GIVEN DATA:
'''

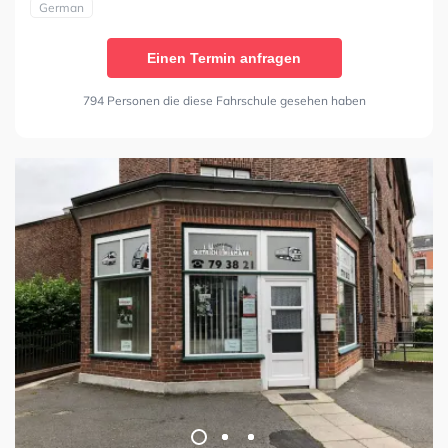
German
Einen Termin anfragen
794 Personen die diese Fahrschule gesehen haben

'''

WORK INSTRUCTIONS: Give back the whole of the material exactly, with the pictures removed.

OUTPUT FOR THIS EXERCISE:
German
Einen Termin anfragen
794 Personen die diese Fahrschule gesehen haben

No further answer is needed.